Pro-active measures could avert future costs associated with a changing climate, researchers say
By Bob Berwyn
SUMMIT COUNTY — Using statistical methods borrowed from the insurance industry, researchers at Sandia National Laboratories say they’e calculated the potential economic costs of global warming for each of the lower 48 states. The results suggest that Colorado, along with California and the Pacific Northwest are the only parts of the country that might benefit economically, as people leave the states hit hardest by reduced water availability and move to less affected areas.
The experts at the lab said they did the study to pin some real numbers to climate change impacts.
“Absent any idea of costs, the need to address climate change seems remote and has a diluted sense of urgency,” study lead George Backus said. “It is the uncertainty associated with climate change that validates the need to act protectively and proactively.”
The study seems to indicated that some investments in pro-active mitigation — a kind of upfront insurance payment — could help forestall much larger economic problems down the road. For example, the study mentions building sea walls to protect against rising sea levels, developing and planting drought-resistant crops and removing carbon from the atmosphere through reforestation or geological sequestration.
To calculate the potential costs, the study used data from the Intergovernmental Panel on Climate Change’s Fourth Assessment Report. With that information, the the Sandia team estimated the range of precipitation conditions — from lows to highs — that could occur across the states. The study then presents the consequence of those levels of precipitation on the states’ economies and lays them out in tabular form.
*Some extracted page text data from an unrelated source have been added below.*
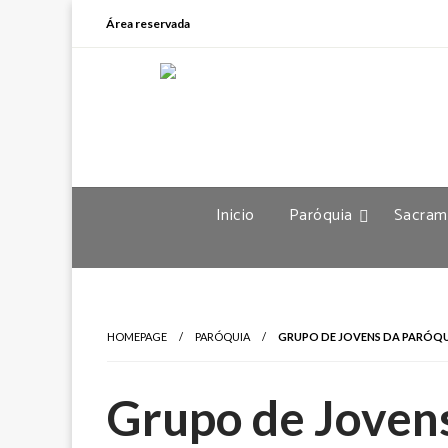
Área reservada
Inicio
Paróquia
Sacram
HOMEPAGE
PARÓQUIA
GRUPO DE JOVENS DA PARÓQ
Grupo de Joven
By summarizing consequences over the range of predicted change — from the smallest to the greatest — the Sandia study is able to present a coherent grouping of results. Then, using well-accepted computer models, the study projects the net effect of climate change on a state’s agricultural and industrial base, and the subsequent movement of populations for livable wages.
While the uncertainty in climate change predictions are often given as a reason by those skeptical of climate change to ignore the problem because of the wide range of model results, the study’s authors take a point of view more common to insurance companies.
For insurance companies, greater uncertainty means greater risk. In such cases, insurance companies merely reflect the higher risk in a higher insurance premium. For example, the rates for well-understood risks, such as taking a commercial airline flight, are far lower than those for less-understood risks, such as taking a privately funded rocket flight.
“On the one hand, there’s a lot of uncertainty in quantifying climate change,” said Backus. “Everyone sees that. It’s this uncertainty that presents the greatest difficulty for policy makers. If society knew how change would exactly unfold, we could undertake adaptation and mitigation responses.”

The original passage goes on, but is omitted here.